For Dr Francesca Froldi, studying development is not only fascinating but it is also vital to better understand and treat diseases such as cancer.
I have always been fascinated by the wonderful complexity of nature. As a little girl my favourite thing to do was to look for insects in my back yard or observe the tiny life forms swimming around in pond water with my toy microscope!
So naturally, growing up, I decided to study biology and become a scientist. During my years at the University of Bologna in Italy I fell in love with developmental biology, the discipline that studies the amazingly complex processes through which a multicellular organism, with all its interconnected and integrated tissues and organs, develops from a single cell.

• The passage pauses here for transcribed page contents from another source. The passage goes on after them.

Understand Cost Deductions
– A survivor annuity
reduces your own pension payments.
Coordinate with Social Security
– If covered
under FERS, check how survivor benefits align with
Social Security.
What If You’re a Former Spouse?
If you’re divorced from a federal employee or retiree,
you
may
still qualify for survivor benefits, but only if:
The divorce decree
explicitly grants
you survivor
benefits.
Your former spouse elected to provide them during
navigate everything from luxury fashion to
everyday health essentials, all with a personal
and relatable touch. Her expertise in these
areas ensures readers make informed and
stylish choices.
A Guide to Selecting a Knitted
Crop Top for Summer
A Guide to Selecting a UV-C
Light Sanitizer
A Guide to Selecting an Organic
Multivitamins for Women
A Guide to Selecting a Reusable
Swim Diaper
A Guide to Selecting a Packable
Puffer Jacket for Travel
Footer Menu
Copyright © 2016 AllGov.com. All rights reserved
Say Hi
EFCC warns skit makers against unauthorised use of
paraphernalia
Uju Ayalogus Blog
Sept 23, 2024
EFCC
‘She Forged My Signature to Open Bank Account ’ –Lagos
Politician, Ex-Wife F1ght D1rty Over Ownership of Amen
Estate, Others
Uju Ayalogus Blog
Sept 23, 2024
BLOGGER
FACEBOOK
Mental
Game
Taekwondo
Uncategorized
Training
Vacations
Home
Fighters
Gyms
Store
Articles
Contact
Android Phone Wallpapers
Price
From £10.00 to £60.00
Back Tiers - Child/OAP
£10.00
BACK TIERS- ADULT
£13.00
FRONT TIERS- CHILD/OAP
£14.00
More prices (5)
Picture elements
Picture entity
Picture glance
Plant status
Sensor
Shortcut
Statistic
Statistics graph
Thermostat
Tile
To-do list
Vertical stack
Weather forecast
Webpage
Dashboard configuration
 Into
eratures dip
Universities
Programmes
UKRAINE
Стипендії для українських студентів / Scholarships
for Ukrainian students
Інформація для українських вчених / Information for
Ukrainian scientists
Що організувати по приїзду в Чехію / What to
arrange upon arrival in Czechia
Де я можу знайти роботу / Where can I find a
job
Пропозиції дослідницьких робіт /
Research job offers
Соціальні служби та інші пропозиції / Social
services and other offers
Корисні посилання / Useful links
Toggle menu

The development of an organism is guided by the information encoded in its genome. How this information is ‘interpreted’ determines what behaviours or identities its cells, which all share the same genetic information, will acquire.
How this happens remains, in my opinion, one of the most fascinating questions in biology. Indeed, how cells in a developing organism acquire or maintain their identity has become the main focus of my research.
Studying development is not only fascinating but it is also vital to better understand and treat diseases such as cancer.
For example, during normal development unspecialised ‘master’ cells, called stem cells, are able to proliferate and to give rise to progressively more specialised or mature cell types though a process known as ‘differentiation’. Unfortunately, however, differentiated cells can accumulate genetic or epigenetic changes that allow them to turn back the clock and return to a more immature developmental state and reacquire stem cells traits, such as the ability to proliferate.
Deciphering the mechanisms that orchestrate how a cell differentiates is a key question that needs to be addressed, especially if we want to understand the origin of many cancers and find ways to treat them.
Since animal development is so wonderfully complex, studying it is no easy feat! That is why less complex organisms are extremely useful to help us shed light on these intricate processes.
Here at Peter Mac, in the Cheng lab, I use the fruit fly Drosophila melanogaster to study how stem cells in the central nervous system behave and how the neurons they give rise to, acquire and maintain their specialised identity. Through our research, we have found that loss of certain regulatory networks in the fly brain leads to loss of cell identity of these neurons and acquisition of stem cell like characteristics, which ultimately leads to tumour formation. We have also demonstrated that these cancer-causing stem cells in the brain have very specific metabolic needs and that their growth can be prevented by depriving them of specific nutrients without affecting normal brain development.
Given the high degree of evolutionary conservation of these networks and processes between flies and humans, these findings will hopefully inform our search for novel therapeutic strategies for cancers such as glioblastoma which are driven by the activity of cancer stem cells.
Developing Drosophila central nervous system. Stem cells are labelled in red and neurons in green.
Drosophila has been used as a genetic model organism for over a century now, so we have accumulated a wealth of knowledge and numerous tools to manipulate its genome in very sophisticated ways.
Unlike mice, the fruit fly Drosophila is an easy and inexpensive model organism to breed in the lab.
So, it should not come as a surprise to anyone that fruit flies play a role in cancer research (an important one in my opinion!).
Cancer causing mutations were in fact described in Drosophila years before the first human tumour suppressor genes were identified; and it was studying Drosophila development that important signalling pathways such as Notch, Wnt, TGFb, Hippo and many others were discovered, well before we knew what important roles they play in cancer biology.
Developmental biology research in Drosophila is a good example of the importance of fundamental research as it is often the case that discoveries that revolutionise the field of medicine come from studying basic biological phenomena.
And there are many more examples: CRISPR genome editing technology is another striking example that illustrates how studying biological processes that may seem irrelevant to our health, if not a little obscure, can lead to such a huge leap forward in biotechnology. Who would have thought that studying how bacteria defend themselves from foreign DNA would have transformed biomedical research and opened up therapeutic possibilities that were unimaginable only a few years before?
This is why fundamental research should be supported and encouraged: besides being so fascinating, you never know where the next breakthrough in cancer research is going to come from!
Dr Francesca Froldi is a Postdoctoral Fellow in the Cheng laboratory and part of the Organogenesis and Cancer Program at Peter Mac. Her expertise includes Drosophila developmental and stem cell biology and the use of invertebrate models for cancer research.